Task instructions ->
Please print the entries below exactly, from the line with "είναι κατάσταση κατά την οποία υπάρχει" through the line with "περιβαλλοντικούς παράγοντες.", including both of those lines and leaving out all others.

Task inputs ->
------------------------------------------------------------------------

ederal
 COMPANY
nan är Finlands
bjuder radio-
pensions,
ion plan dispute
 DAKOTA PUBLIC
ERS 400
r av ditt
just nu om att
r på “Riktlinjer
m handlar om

------------------------------------------------------------------------

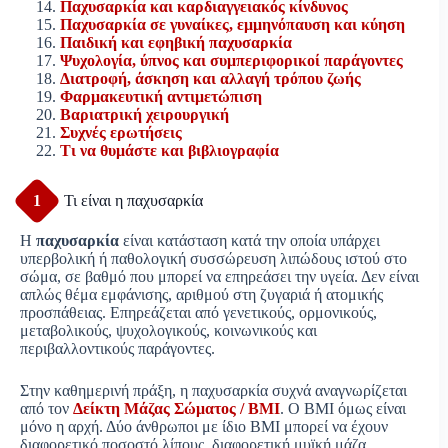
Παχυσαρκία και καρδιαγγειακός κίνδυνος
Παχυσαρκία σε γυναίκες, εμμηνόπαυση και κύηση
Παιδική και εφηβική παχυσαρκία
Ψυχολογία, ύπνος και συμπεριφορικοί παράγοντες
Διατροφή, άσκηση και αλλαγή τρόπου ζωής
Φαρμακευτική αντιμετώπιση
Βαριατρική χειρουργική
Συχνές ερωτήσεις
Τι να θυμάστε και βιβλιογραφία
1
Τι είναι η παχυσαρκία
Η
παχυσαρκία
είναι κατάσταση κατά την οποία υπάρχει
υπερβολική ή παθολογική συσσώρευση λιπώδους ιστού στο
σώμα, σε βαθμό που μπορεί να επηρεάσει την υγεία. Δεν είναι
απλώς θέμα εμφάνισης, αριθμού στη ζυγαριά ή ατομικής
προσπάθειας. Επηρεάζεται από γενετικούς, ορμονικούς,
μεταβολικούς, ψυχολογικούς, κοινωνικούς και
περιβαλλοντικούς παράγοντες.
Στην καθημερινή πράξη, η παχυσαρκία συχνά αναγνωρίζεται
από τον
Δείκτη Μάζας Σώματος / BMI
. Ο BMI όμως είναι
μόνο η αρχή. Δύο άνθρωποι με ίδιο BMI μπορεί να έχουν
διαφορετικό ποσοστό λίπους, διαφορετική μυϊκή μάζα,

------------------------------------------------------------------------

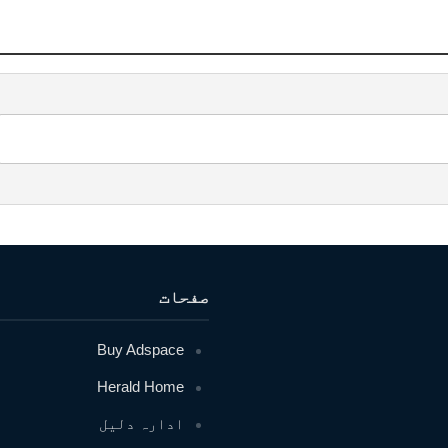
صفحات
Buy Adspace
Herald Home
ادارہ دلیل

------------------------------------------------------------------------

Answer to this problem ->
είναι κατάσταση κατά την οποία υπάρχει
υπερβολική ή παθολογική συσσώρευση λιπώδους ιστού στο
σώμα, σε βαθμό που μπορεί να επηρεάσει την υγεία. Δεν είναι
απλώς θέμα εμφάνισης, αριθμού στη ζυγαριά ή ατομικής
προσπάθειας. Επηρεάζεται από γενετικούς, ορμονικούς,
μεταβολικούς, ψυχολογικούς, κοινωνικούς και
περιβαλλοντικούς παράγοντες.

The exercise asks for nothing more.